Source data START

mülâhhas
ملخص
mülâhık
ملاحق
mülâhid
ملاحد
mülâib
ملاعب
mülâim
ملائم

Source data END
Source data START

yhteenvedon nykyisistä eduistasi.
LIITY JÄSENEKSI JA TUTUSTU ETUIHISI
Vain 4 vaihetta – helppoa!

Source data END

§ What to produce:
Only the lines above from the one with "LIITY JÄSENEKSI JA TUTUSTU ETUIHISI" through the one with "Vain 4 vaihetta – helppoa!" should be duplicated, character for character.

§ Written solution:
LIITY JÄSENEKSI JA TUTUSTU ETUIHISI
Vain 4 vaihetta – helppoa!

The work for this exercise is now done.